The national government announced a “war on pollution” in 2014 and has made progress since then. However, the sharpest decline in PM2.5 pollution in China occurred in 2020, when the coronavirus pandemic forced much of the country’s economic activity to slow or shut down. Ms Dolphin Hammes attributed last year’s rise to a reopening economy.
And challenges remain: Eleven cities in China reported air pollution levels last year that exceeded WHO guidelines by 10 times or more. The worst was Hotan, in Xinjiang.
Significant data gaps
IQAir researchers analyze data from more than 30,000 air quality monitoring stations and sensors in 134 countries, territories and disputed territories. Some of these monitoring stations are run by government agencies, while others are overseen by non-profit organizations, schools, private companies and citizen scientists.
There are major gaps in ground-level air quality monitoring in Africa and the Middle East, including areas where satellite data show some of the highest levels of air pollution on Earth.
As IQAir works to add data from more cities and countries in the coming years, “the worst may be yet to come in terms of what we’re measuring,” Ms Dolphin Hammes said.

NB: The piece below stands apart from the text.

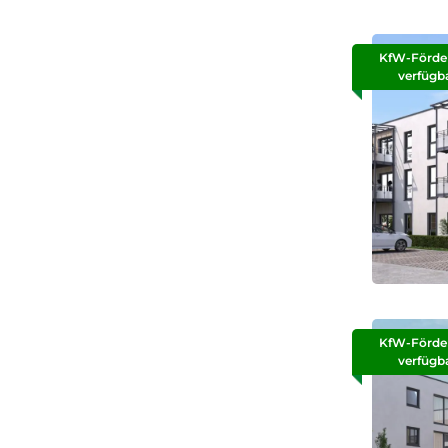
KfW-Förde
verfügb
KfW-Förde
verfügb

Fire smoke: a growing problem
Although North America is one of the cleanest regions in the world, in 2023 wildfires burned 4 percent of Canada’s forests, an area roughly half the size of Germany, and significantly reduced air quality.
Usually, the list of the most polluted cities in North America is dominated by the United States. But last year, the top 13 spots all went to Canadian cities, many of them in Alberta.

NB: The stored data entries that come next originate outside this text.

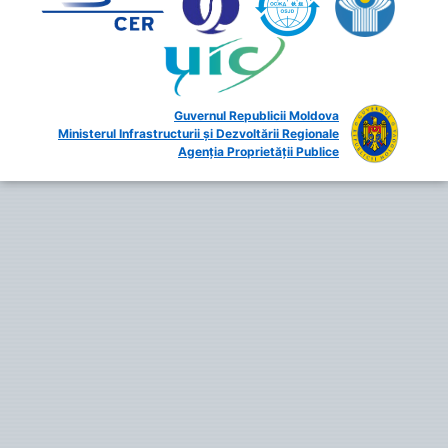
Guvernul Republicii Moldova
Ministerul Infrastructurii și Dezvoltării Regionale
Agenția Proprietății Publice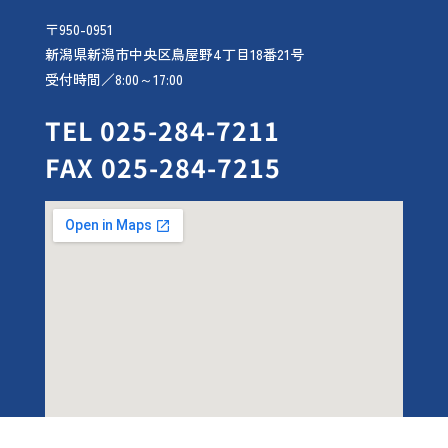
〒950-0951
新潟県新潟市中央区鳥屋野4丁目18番21号
受付時間／8:00～17:00
TEL 025-284-7211
FAX 025-284-7215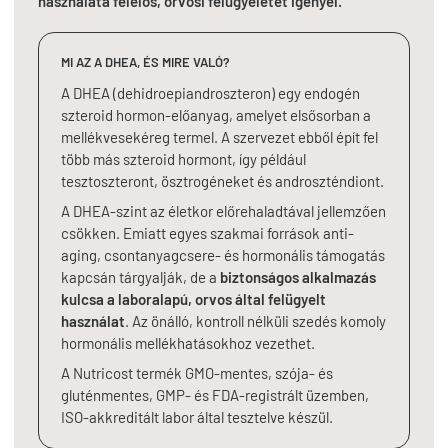
használata felelős, orvosi felügyeletet igényel.
MI AZ A DHEA, ÉS MIRE VALÓ?
A DHEA (dehidroepiandroszteron) egy endogén
szteroid hormon-előanyag, amelyet elsősorban a
mellékvesekéreg termel. A szervezet ebből épít fel
több más szteroid hormont, így például
tesztoszteront, ösztrogéneket és androszténdiont.
A DHEA-szint az életkor előrehaladtával jellemzően
csökken. Emiatt egyes szakmai források anti-
aging, csontanyagcsere- és hormonális támogatás
kapcsán tárgyalják, de a
biztonságos alkalmazás
kulcsa a laboralapú, orvos által felügyelt
használat
. Az önálló, kontroll nélküli szedés komoly
hormonális mellékhatásokhoz vezethet.
A Nutricost termék GMO-mentes, szója- és
gluténmentes, GMP- és FDA-registrált üzemben,
ISO-akkreditált labor által tesztelve készül.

In the United States, cities in the Upper Midwest and Mid-Atlantic states also received significant amounts of PM2.5 pollution from wildfire smoke that drifted across the border.

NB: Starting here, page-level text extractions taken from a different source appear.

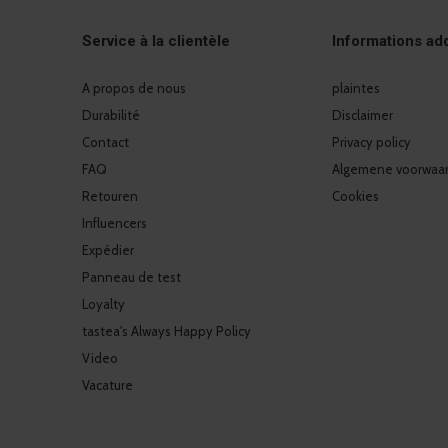
Service à la clientèle
Informations add
A propos de nous
plaintes
Durabilité
Disclaimer
Contact
Privacy policy
FAQ
Algemene voorwaa
Retouren
Cookies
Influencers
Expédier
Panneau de test
Loyalty
tastea's Always Happy Policy
Video
Vacature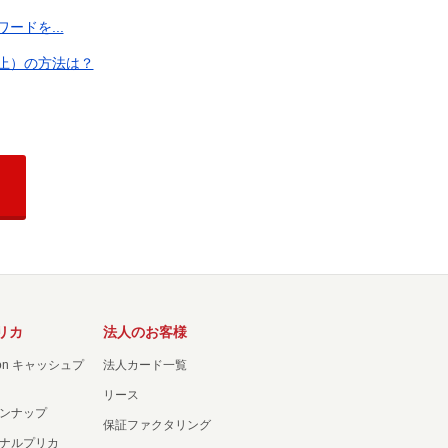
ドを...
止）の方法は？
リカ
法人のお客様
ation キャッシュプ
法人カード一覧
リース
ンナップ
保証ファクタリング
ナルプリカ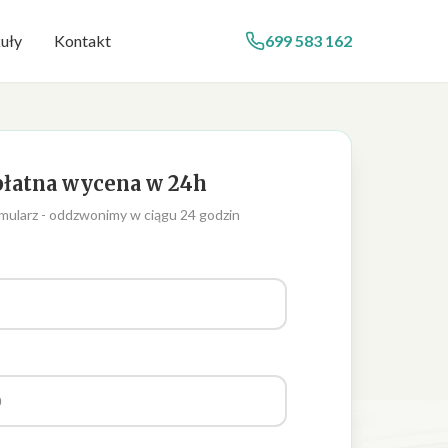
uły
Kontakt
699 583 162
łatna wycena w 24h
mularz - oddzwonimy w ciągu 24 godzin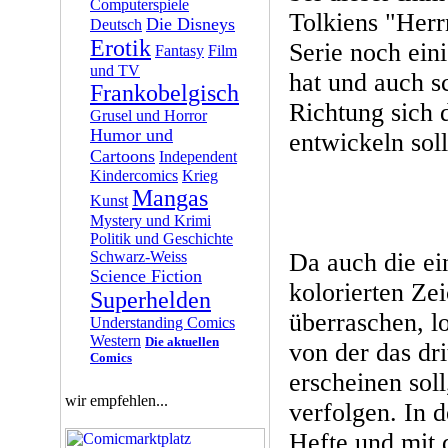
Computerspiele
Tolkiens "Herr
Die Disneys
Deutsch
Erotik
Serie noch ein
Fantasy
Film
und TV
hat und auch s
Frankobelgisch
Richtung sich 
Grusel und Horror
Humor und
entwickeln soll
Cartoons
Independent
Kindercomics
Krieg
Mangas
Kunst
Mystery und Krimi
Politik und Geschichte
Schwarz-Weiss
Da auch die e
Science Fiction
kolorierten Z
Superhelden
überraschen, lo
Understanding Comics
Western
Die aktuellen
von der das dr
Comics
erscheinen soll
wir empfehlen...
verfolgen. In 
Hefte und mit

Risks of short-term exposure
It’s not just chronic exposure to air pollution that harms people’s health.
For vulnerable people, such as the very young and elderly, or those with underlying illnesses, breathing large amounts of particulate pollution for just a few hours or days can sometimes be fatal. About 1 million premature deaths per year can be attributed to short-term exposure to PM2.5, according to a recent global study published in The Lancet Planetary Health.
The problem is worse in East and South Asia, as well as West Africa.
By not accounting for short-term exposures, “we may be underestimating the mortality burden of air pollution,” said Yuming Guo, a professor at Monash University in Melbourne, Australia, and one of the study’s authors.
Inequality is widening in the US
In individual countries, air pollution and its effects on health are not evenly distributed.
Air quality in the United States has generally improved since the Clean Air Act of the 1970s. Over the past decade, premature deaths from exposure to PM2.5 have fallen to about 49,400 in 2019, from about 69,000 in 2010.
But progress has been faster in some communities than in others. Racial and ethnic disparities in air pollution deaths have grown in recent years, according to a national study released this month.
Counties in the United States with the fewest white residents have about 32 percent higher PM2.5-related death rates, compared to those with the most white residents. This difference in deaths per capita increased by 16% between 2010 and 2019.
The study looked at race and ethnicity separately and found that the gap between census tracts with the most and least Hispanic residents grew even more, by 40 percent.
In IQAir’s rankings, the United States does much better than most other countries. But studies that dig deeper show that air quality is still an issue, said Gaige Kerr, a researcher at George Washington University and lead author of the disparities paper published in the journal Environmental Health Perspectives. “There’s still a lot of work to be done,” he said.
The research of Dr. Kerr showed that death rates were highest on the Gulf Coast and Ohio River Valley, areas dominated by the petrochemical and manufacturing industries. He also noted that researchers have seen a slight increase in PM2.5-related death rates starting around 2016, particularly in western states, likely due to increasing wildfires.